Validation of identified QTLs in a set of unrelated germplasm or mapping population reflects true value of the QTLs mapped and its applicability. In the present study, applicability of the SSR markers linked to the QTL for seed coat permeability were validated by single marker analysis in an unrelated F2 population developed for the same trait. It was found that three linked markers could rightly identify the target QTL and its phenotypic variations ranged from 10.12% to 18.96%. It thus proved applicability of these markers in deployment of this major QTL through MAS. Similar approach of QTL validation was also adopted by Kebede et al. (2014). The minor QTLs mapped in the study could not be confirmed in the validation population. Such variations arise due to change in mapping population (Radhika et al. 2007). It may be due to the background effect i.e. presence of alleles other than the one mapped in original mapping population (Palomeque et al. 2010).

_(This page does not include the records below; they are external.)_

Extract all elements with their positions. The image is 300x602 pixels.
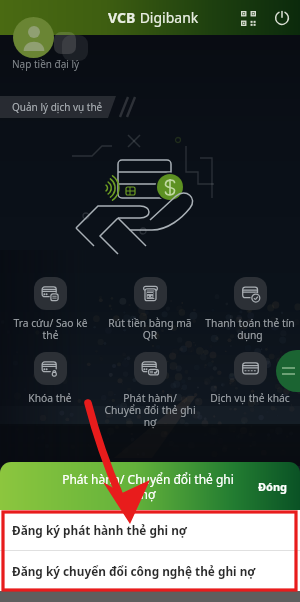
button[interactable]: More bbox=[276, 350, 300, 392]
staticText: Nạp tiền đại lý bbox=[12, 57, 80, 71]
button[interactable]: Phát hành/ Chuyển đổi thẻ ghi nợ bbox=[0, 462, 300, 510]
staticText: Rút tiền bằng mã QR bbox=[108, 316, 192, 342]
staticText: Đăng ký phát hành thẻ ghi nợ bbox=[12, 522, 187, 538]
button[interactable]: Khóa thẻ bbox=[0, 347, 100, 437]
button[interactable]: Tra cứu/ Sao kê thẻ bbox=[0, 272, 100, 347]
staticText: Đăng ký chuyển đổi công nghệ thẻ ghi nợ bbox=[12, 563, 256, 579]
staticText: Khóa thẻ bbox=[28, 391, 72, 405]
button[interactable]: Rút tiền bằng mã QR bbox=[100, 272, 200, 347]
button[interactable]: Profile bbox=[13, 17, 54, 58]
staticText: Phát hành/ Chuyển đổi thẻ ghi nợ bbox=[104, 391, 196, 429]
button[interactable]: Dịch vụ thẻ khác bbox=[200, 347, 300, 437]
staticText: VCB bbox=[108, 8, 136, 27]
staticText: Digibank bbox=[136, 8, 199, 27]
staticText: Tra cứu/ Sao kê thẻ bbox=[13, 316, 88, 342]
button[interactable]: Đóng bbox=[254, 475, 292, 498]
staticText: Dịch vụ thẻ khác bbox=[210, 391, 290, 405]
button[interactable]: Đăng ký chuyển đổi công nghệ thẻ ghi nợ bbox=[0, 551, 300, 591]
button[interactable]: Thanh toán thẻ tín dụng bbox=[200, 272, 300, 347]
staticText: Quản lý dịch vụ thẻ bbox=[12, 100, 103, 114]
button[interactable]: Đăng ký phát hành thẻ ghi nợ bbox=[0, 510, 300, 550]
button[interactable]: QR code scan bbox=[236, 6, 260, 30]
button[interactable]: Phát hành/ Chuyển đổi thẻ ghi nợ bbox=[100, 347, 200, 437]
staticText: Phát hành/ Chuyển đổi thẻ ghi nợ bbox=[53, 471, 243, 502]
button[interactable]: Log out bbox=[270, 6, 294, 30]
staticText: Thanh toán thẻ tín dụng bbox=[205, 316, 295, 342]
staticText: Đóng bbox=[258, 479, 288, 494]
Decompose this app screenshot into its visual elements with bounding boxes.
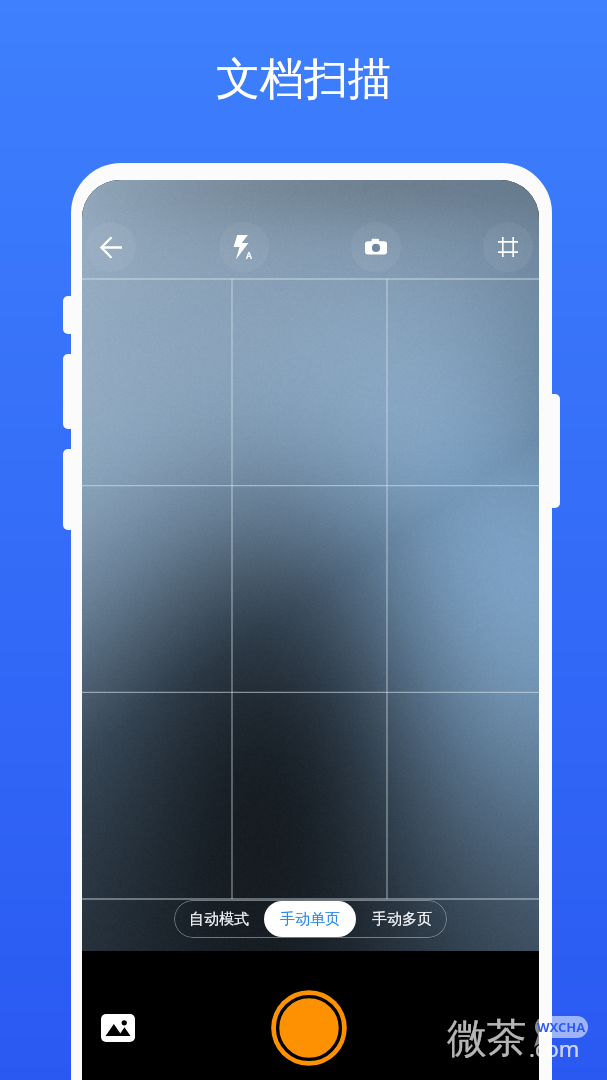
button[interactable]: 手动单页 — [264, 901, 356, 937]
button[interactable]: Back — [86, 222, 136, 272]
staticText: 自动模式 — [189, 910, 249, 929]
staticText: 微茶 — [447, 1013, 527, 1063]
button[interactable]: Grid — [483, 222, 533, 272]
staticText: A — [246, 249, 252, 261]
staticText: .com — [529, 1033, 580, 1063]
button[interactable]: Switch camera — [351, 222, 401, 272]
staticText: 手动单页 — [280, 910, 340, 929]
button[interactable]: Flash auto — [219, 222, 269, 272]
staticText: WXCHA — [537, 1018, 586, 1036]
button[interactable]: Gallery — [101, 1014, 135, 1042]
button[interactable]: 手动多页 — [356, 901, 447, 937]
staticText: 手动多页 — [372, 910, 432, 929]
button[interactable]: 自动模式 — [174, 901, 264, 937]
staticText: 文档扫描 — [216, 52, 392, 107]
button[interactable]: Shutter — [269, 988, 349, 1068]
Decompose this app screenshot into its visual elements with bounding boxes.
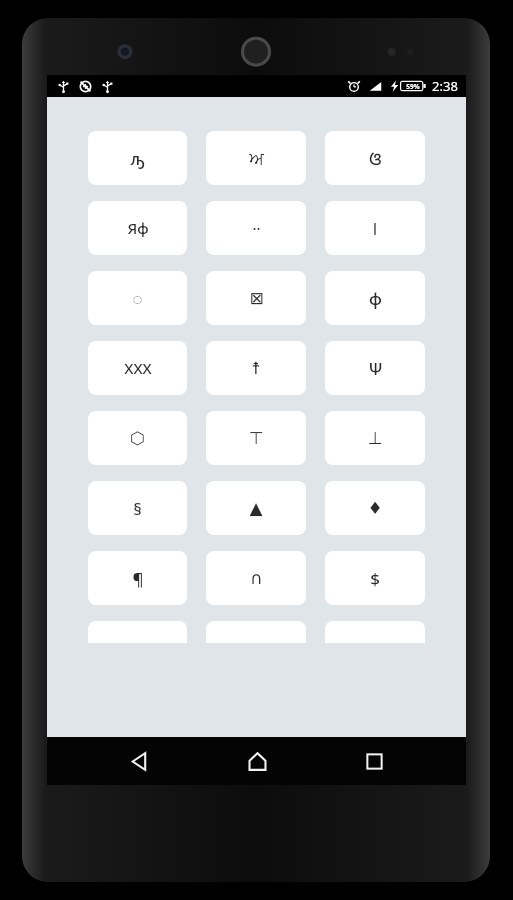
staticText: ਅ (249, 150, 264, 167)
staticText: ⊤ (249, 428, 264, 448)
button[interactable]: ⬡ (88, 411, 187, 465)
staticText: ф (369, 287, 382, 310)
button[interactable]: Back (113, 737, 165, 785)
staticText: ⬡ (130, 428, 145, 448)
button[interactable]: Ψ (325, 341, 425, 395)
button[interactable]: ◌ (88, 271, 187, 325)
button[interactable]: ·· (206, 201, 306, 255)
button[interactable]: ǀ (325, 201, 425, 255)
button[interactable] (88, 621, 187, 643)
button[interactable]: XXX (88, 341, 187, 395)
button[interactable]: Recent apps (348, 737, 400, 785)
staticText: $ (370, 567, 380, 590)
button[interactable]: ⊥ (325, 411, 425, 465)
button[interactable]: ф (325, 271, 425, 325)
button[interactable]: ⊤ (206, 411, 306, 465)
button[interactable]: ԡ (88, 131, 187, 185)
button[interactable]: ଓ (325, 131, 425, 185)
staticText: ·· (252, 218, 261, 238)
staticText: ⊥ (368, 428, 383, 448)
button[interactable]: Home (231, 737, 283, 785)
button[interactable]: ♦ (325, 481, 425, 535)
button[interactable]: ☨ (206, 341, 306, 395)
staticText: 59% (406, 82, 420, 91)
staticText: ☨ (251, 358, 261, 378)
staticText: ԡ (130, 147, 145, 170)
staticText: ♦ (367, 498, 383, 518)
staticText: Яф (127, 218, 149, 238)
staticText: ◌ (132, 287, 143, 310)
staticText: ▲ (249, 498, 263, 518)
staticText: ǀ (372, 217, 378, 240)
button[interactable]: ⊠ (206, 271, 306, 325)
staticText: ଓ (369, 147, 382, 170)
button[interactable] (206, 621, 306, 643)
button[interactable]: ∩ (206, 551, 306, 605)
staticText: ¶ (132, 567, 144, 590)
button[interactable]: Яф (88, 201, 187, 255)
staticText: XXX (124, 358, 152, 378)
button[interactable]: ▲ (206, 481, 306, 535)
staticText: Ψ (368, 357, 383, 380)
staticText: ⊠ (249, 288, 264, 308)
button[interactable]: $ (325, 551, 425, 605)
button[interactable]: ਅ (206, 131, 306, 185)
button[interactable]: § (88, 481, 187, 535)
staticText: § (133, 497, 142, 520)
staticText: 2:38 (432, 77, 458, 95)
button[interactable]: ¶ (88, 551, 187, 605)
staticText: ∩ (250, 568, 263, 588)
button[interactable] (325, 621, 425, 643)
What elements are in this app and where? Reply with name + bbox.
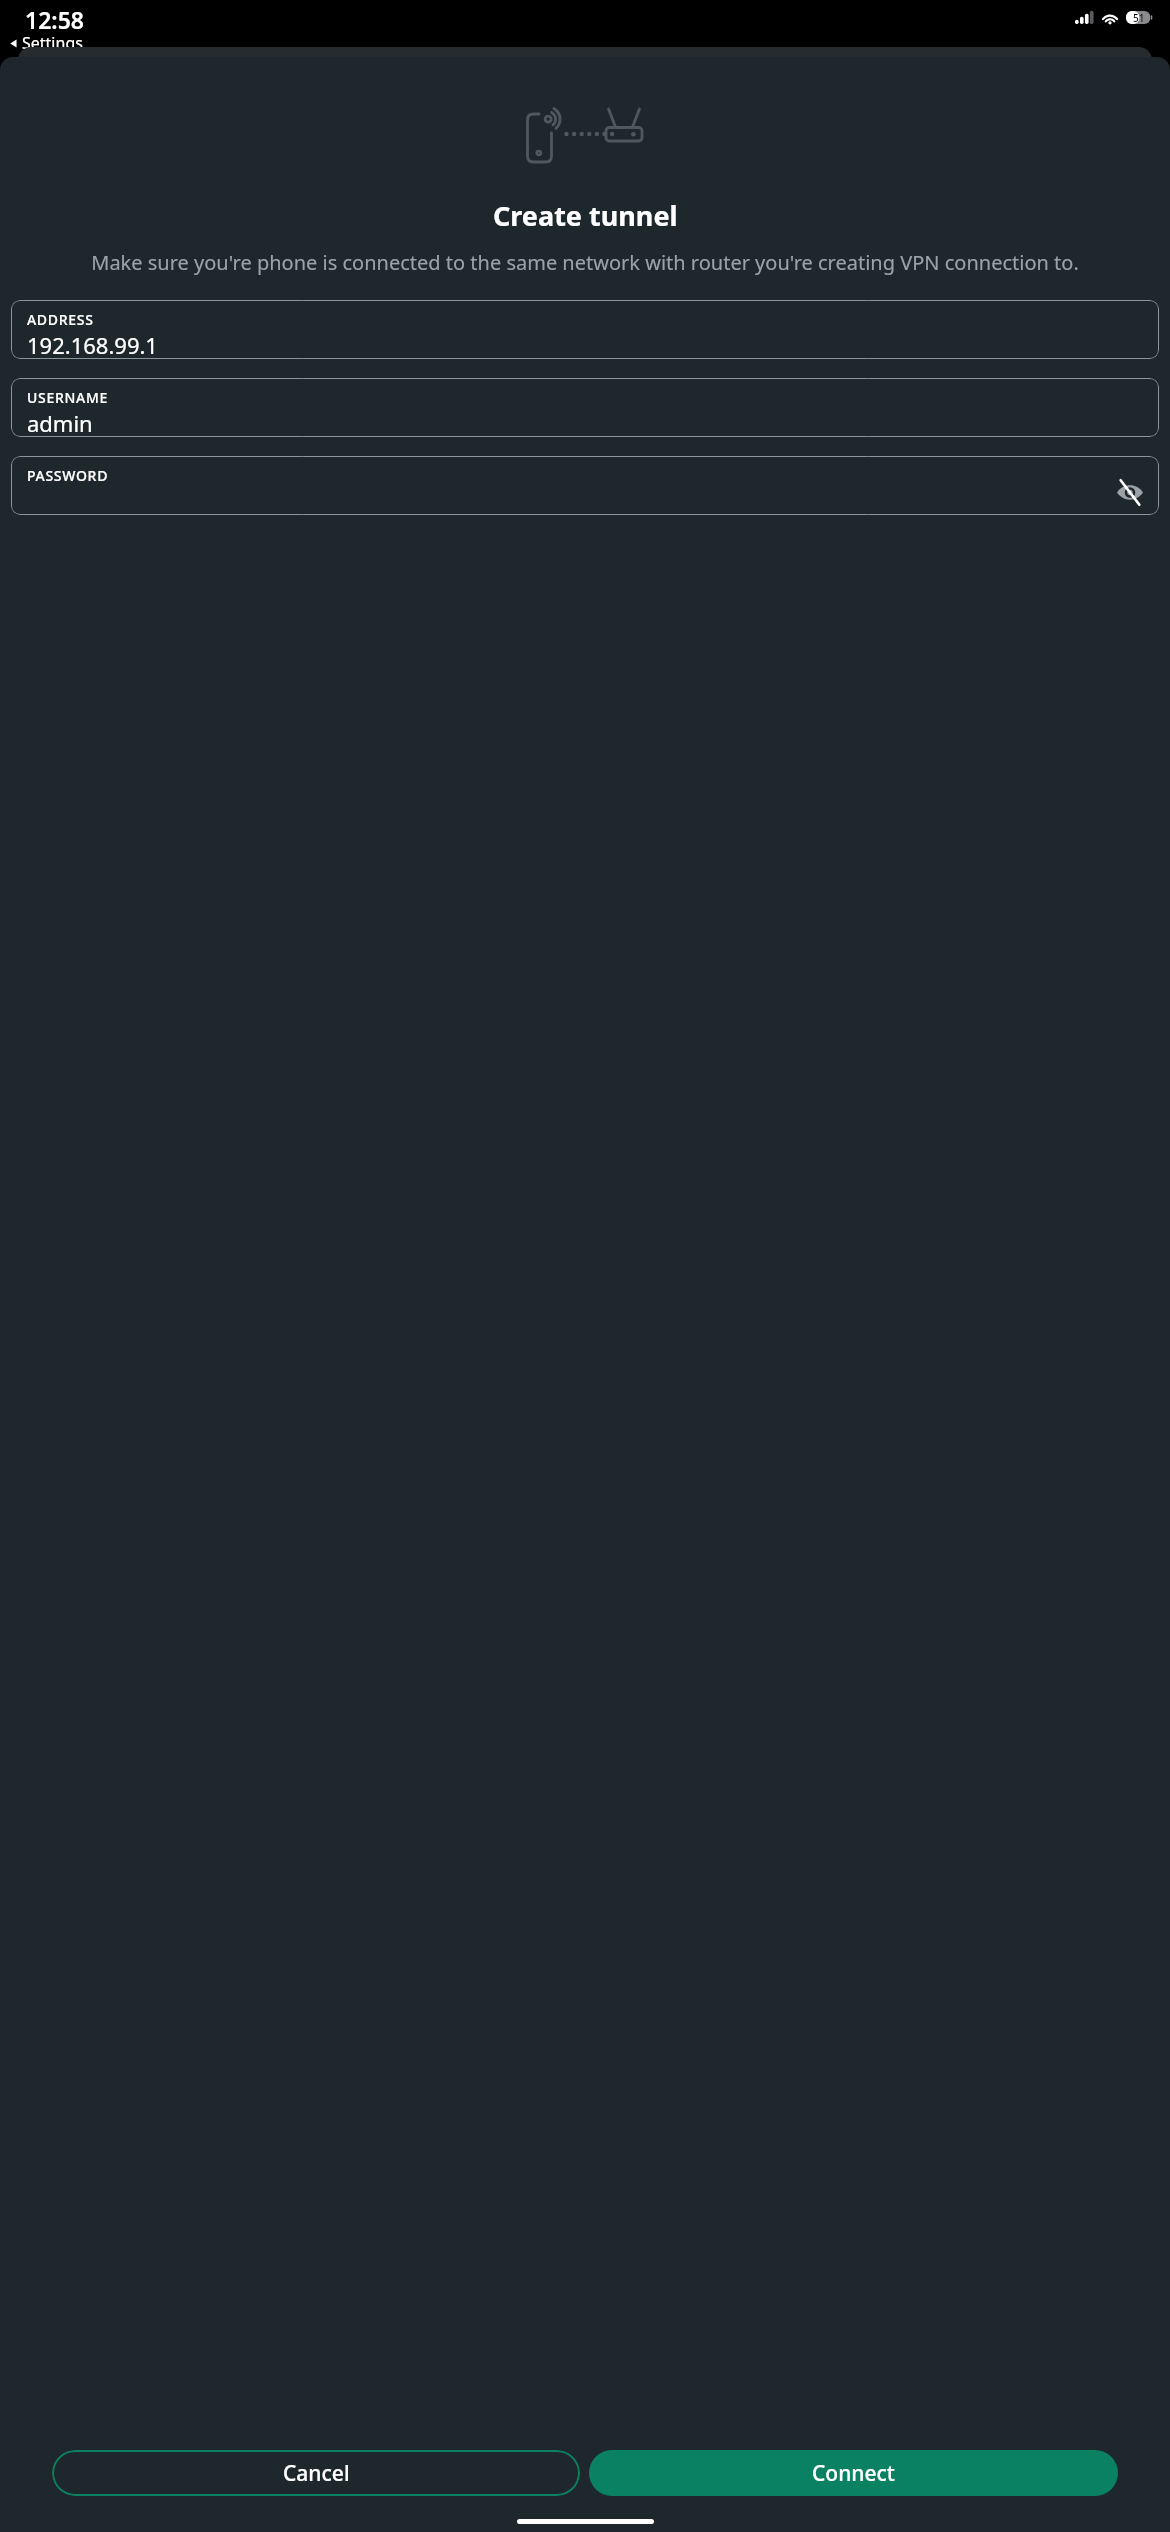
staticText: Settings <box>22 32 83 54</box>
button[interactable]: PASSWORD <box>11 456 1159 515</box>
button[interactable]: Settings <box>8 32 83 54</box>
staticText: Create tunnel <box>493 197 678 234</box>
staticText: USERNAME <box>27 388 108 407</box>
button[interactable]: Cancel <box>52 2450 580 2496</box>
staticText: admin <box>27 408 93 437</box>
staticText: PASSWORD <box>27 466 109 485</box>
button[interactable]: Show password <box>1115 477 1145 507</box>
staticText: Cancel <box>283 2459 350 2488</box>
staticText: 51 <box>1133 11 1145 24</box>
staticText: Make sure you're phone is connected to t… <box>91 249 1079 276</box>
staticText: Connect <box>812 2459 895 2488</box>
button[interactable]: USERNAME <box>11 378 1159 437</box>
staticText: 12:58 <box>25 4 84 35</box>
staticText: ADDRESS <box>27 310 94 329</box>
button[interactable]: Connect <box>589 2450 1118 2496</box>
staticText: 192.168.99.1 <box>27 330 158 359</box>
button[interactable]: ADDRESS <box>11 300 1159 359</box>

The QTL mapped and the linked markers (Sat_202, Satt703, Satt274, Satt686, Satt619 and sct_046) identified in this study would be useful in making any genotype semi-impermeable and highly viable. Makers would also be useful for identification of seed coat permeable segregants at seedling stage. Thus the information generated in this study would open vistas for developing soybean genotypes with high viability without compromising quality of the processed products.